Yoongi yardıma gidecekken Rowoon'un geldiğini görüp vazgeçmişti.Ancak koşarak uzaklaşıp Taehyung'u bulmuştu.  "Dur nereye gidiyorsun?" Dedi Jimin nefes nefese.Yoongi cevap vermeden hızla uzaklaştı.Jimin de peşinden gitti.

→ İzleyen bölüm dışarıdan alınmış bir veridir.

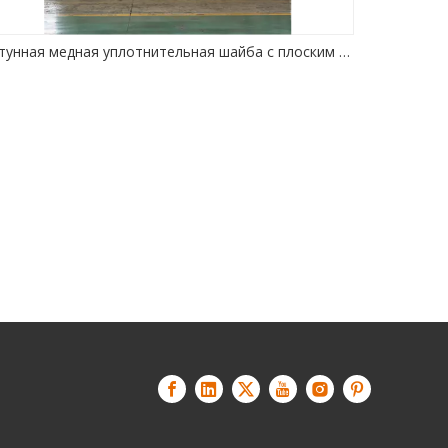
Латунная медная уплотнительная шайба с плоским уплотнительным кольцом, автоматическая штамповка, пресс-машина с ЧПУ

"Taehyung!" Taehyung arkadaşlarıyla masada oturuyordu.Herkes bir şeyler konuşuyordu.Ancak Taehyung onlardan soyutlanmış gibiydi.
"Ne var ne oldu?" Dedi umursamazca.
"Jeonguk!!" Artık bu ismi duymak istemiyordu.Sıkıntıyla nefes verip
"Off banane ondan." Yoongi'nin rengi solmuş gibiydi.Taehyung hariç herkes merakla bakıyordu.
"Bayıldı Taehyung revire götürdüler?"İşte bu Taehyung'un ilgisini çekmişti.
"Ne? Nasıl" Dedi kaşlarını çatarak.
"Ne biliyim oğlum?Revirde şimdi" Taehyung yerinden fırlayıp hızla revire doğru yürümeye başladı.